Great Divide Brewing Co. Colette Farmhouse Ale
Great Divide introduced Colette this past spring as one of a trio of beers that the company they re-released in new packaging (alongside Hoss and Claymore Scotch Ale). Colette had been previously released as Great Divide Saison in the spring of 2009, available then only in 22-ounce bottles. This time around, along with the renaming would also come new packaging, 6-packs as opposed to single 22-ounce bottles.
Saisons and farmhouse ales are one of the beer styles that has really risen to prominence in the past couple of years, as evidenced by the increasing number of American brewers producing some variation on the style. And herein lies the real beauty of this style, that it lends itself to myriad interpretations. Just take a look at two of the more prominent examples emerging from Belgium. Saison Dupont is generally considered the paragon of the farmhouse ale style, and it’s a fabulous beer. At once spicy, malty, refreshing, with layers of flavor and a notable yet restrained hoppiness. Then there are versions from Brasserie Fantome, perhaps the most iconoclastic of all brewers of this style. Their range of saison-inspired beers are usually inflected with some measure of brettanomyces, lending each beer an earthy character that is more pronounced in some versions than others. The Fantome Saison is very enjoyable, flavorful, and refreshing, while the seasonal saisons (“Ete”, “Hiver”, etc.) tend to have a more noticeable brett character, lending them a range of inspiring and challenging flavors found in few other beers.

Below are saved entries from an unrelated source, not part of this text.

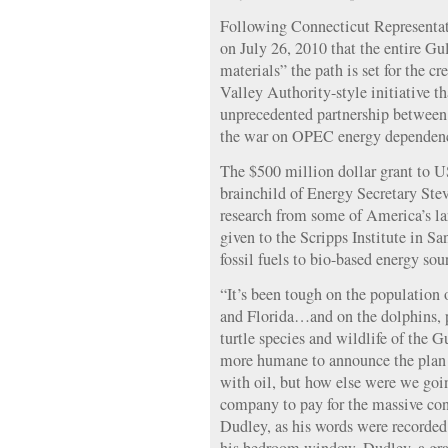
Following Connecticut Represent
on July 26, 2010 that the entire Gu
materials” the path is set for the 
Valley Authority-style initiative t
unprecedented partnership between
the war on OPEC energy dependenc
The $500 million dollar grant to U
brainchild of Energy Secretary Stev
research from some of America’s l
given to the Scripps Institute in Sa
fossil fuels to bio-based energy sou
“It’s been tough on the population
and Florida…and on the dolphins, 
turtle species and wildlife of the 
more humane to announce the plan l
with oil, but how else were we goin
company to pay for the massive co
Dudley, as his words were recorded 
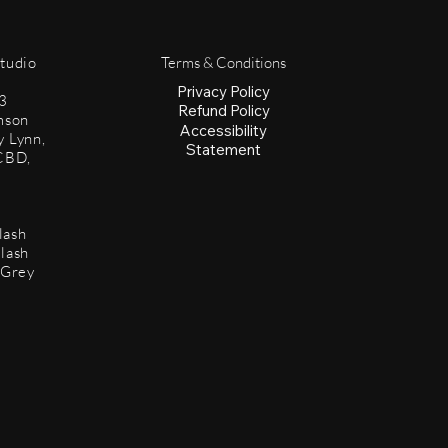
Studio
Terms & Conditions
Privacy Policy
3
Refund Policy
mson
Accessibility
y Lynn,
Statement
CBD,
lash
lash
 Grey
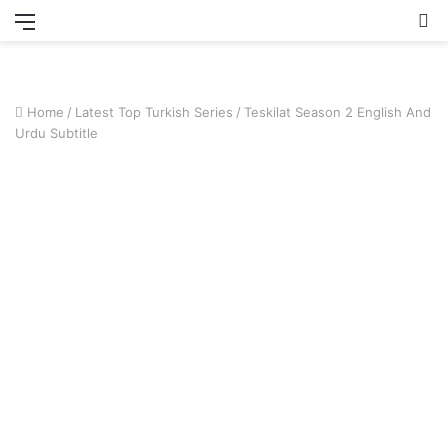
Menu
S
fo
Home
/
Latest Top Turkish Series
/
Teskilat Season 2 English And
Urdu Subtitle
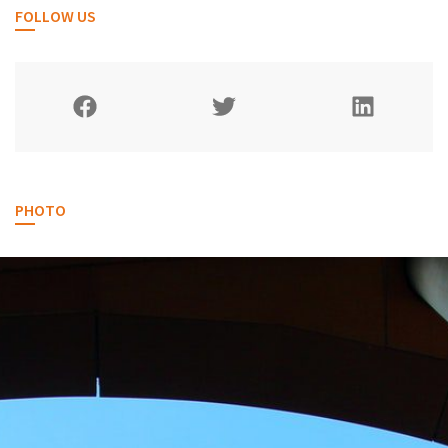
FOLLOW US
PHOTO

American brewers’ versions are no less unique relative to one another. Ommegang’s Hennepin is fairly clean and refreshing, while Smuttynose’s Farmhouse Ale has more spice character. Pretty Things’ Jack d’Or is quite hop-forward, and Jolly Pumpkin produces the masterful, brett-influenced Bam Biere, while Goose Island ages their saison-styled beer Sofie in Chardonnay barrels. The result: you could head down to your local bottle shop, pick up a half-dozen bottles of Belgian and American farmhouse ales, and end up tasting six beers that had a clear familial relationship, but were utterly distinct at the same time.
Great Divide brews Colette using malted barley, wheat, rice and a blend of four different yeast strains. Fermentation takes place at high temperatures (saison yeasts tend to produce the bulk of their unique flavors at temperatures in the high 70’s and mid 80’s, much higher than most brewing yeasts like to operate), and the beer finishes quite dry, resulting in a final ABV of 7.3%.
Tasting Notes
Colette pours a pale, slightly hazy lemon-gold with a huge meringue-like head that drops very slowly, supported by a wealth of effervescent carbonation seething up through the beer. The nose has spicy belgian phenolics of cloves and grains of paradise, alongside lemon peel, leafy hops, wheat and grains. The palate is softly textured with effervescent carbonation. The range of flavors opens up with sweet malt, balanced by citrusy lemon and orange, followed by herbal leafy hops and clove and cardamom spices. Rounded sweet flavors make up a persistent, medium-length finish.
This is a lovely, refreshing beer that is perfect for a summer day spent outside, preferably while grilling. It’s refreshing and bright, good for both sipping slowly or diving right into and enjoying. I’m really falling in love with Belgian beers this summer. They’re proving to be so enjoyable and versatile, working well on both the days of striking heat or cooler rain!